Moro explicou que faz a observação sem intenção de censurar ou dizer o que deve ser feito pelo Senado. Para o juiz, modificar a lei pode passar uma mensagem equivocada do Senado para a sociedade brasileira. É preciso considerar “o contexto de que existe uma investigação importante, não só a chamada Operação Lava Jato, mas várias outras investigações importantes. Independentemente das intenções dos senadores, uma nova Lei de Abuso de Autoridade poderia ser interpretada no presente momento como tendo o efeito prático de tolher investigações e persecuções penais”, disse o juiz.

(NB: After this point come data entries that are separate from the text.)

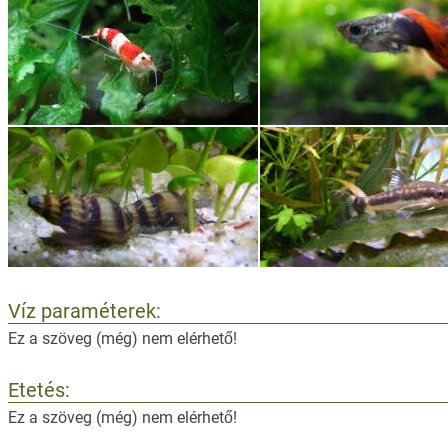
Víz paraméterek:
Ez a szöveg (még) nem elérhető!
Etetés:
Ez a szöveg (még) nem elérhető!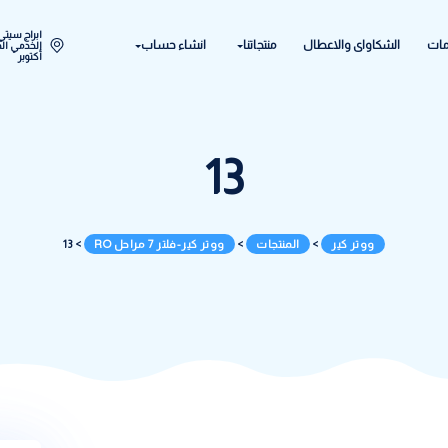
ابراج سيتي ستار اكتوبر المح
ل
منتجاتنا
انشاء حساب
الخدمي الحي الحادي عشر - 
أكتوبر
13
المنتجات
>
ووتر كير-فلتر 7 مراحل RO
>
13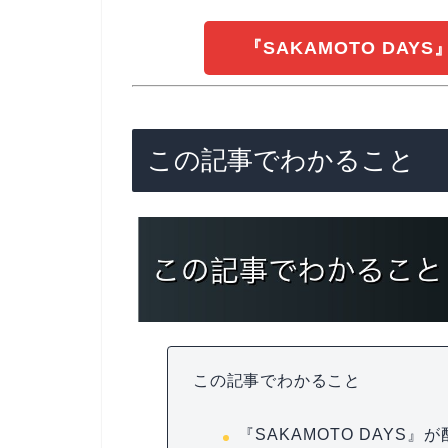
『SAKAMOTO DAY
この記事でわかること
この記事でわかること
『SAKAMOTO DAYS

Ele acrescentou que o que sociedade quer agora é o enfrentamento mais efetivo desse tipo de criminalidade. “A aprovação do projeto no presente momento poderia dar uma mensagem equivocada à sociedade.” Sérgio Moro, que já fez críticas à proposta de mudanças na lei, entregou ao presidente do Senado, Renan Calheiros (PMDB-AL), autor do Projeto de Lei nº 280, de 2016, que modifica o texto da Lei de Abuso de Autoridade, um ofício sugerindo a inclusão do trecho “não configura crime previsto nesta lei a divergência na interpretação da lei penal ou processual penal, ou na avaliação de fatos e provas”.
“Com essa salvaguarda, eu diria que grande parte dos receios de uma aplicação equivocada desse projeto de lei provavelmente possam ser evitados, inclusive para afastar eventuais receios de que isso, de alguma forma, venha a ser utilizado para criminalizar a jurisdição ou a atuação independente do Ministério Público ou o dever da polícia de apuração das infrações penais, independentemente dos interesses que sejam afetados”, disse o juiz. Sérgio Moro ressaltou que nenhum juiz ou autoridade judicial é conivente com o abuso de autoridade e que qualquer legislação para aprimorar e reduzir desvios é bem-vinda.
Ele observou que, no entanto, é preciso ter cuidado para que, a pretexto de evitar o abuso de autoridade, a legislação não tenha o efeito contrário de prejudicar o cumprimento do dever. “Ainda que a legislação seja movida pelas melhores intenções, o que vai acontecer com ela no futuro, como ela vai ser aplicada, como vai ser interpretada é uma questão em aberto que o legislador tem poucas possibilidades de antever”, disse. O senador Renan Calheiros apresentou o projeto por considerar que a legislação sobre abuso de autoridade vigente está defasada e, por isso, precisa de aprimoramentos. A expectativa é votar a matéria no plenário do Senado no dia 6 de dezembro.
O texto prevê punição para servidores públicos e membros do Judiciário e do Ministério Público, no caso de determinadas prisões “fora das hipóteses legais”, como, por exemplo, quando presos são submetidos ao uso de algemas quando não há resistência à prisão e quando são feitas escutas sem autorização judicial, atingindo “terceiros não incluídos no processo judicial ou inquérito. A proposta de Renan provocou reações contrárias de magistrados, como Sérgio Moro e da Associação dos Juízes Federais do Brasil que classificou a iniciativa de tentativa de intimidação de juízes. Da Agência Brasil. Texto atualizado às 14h05.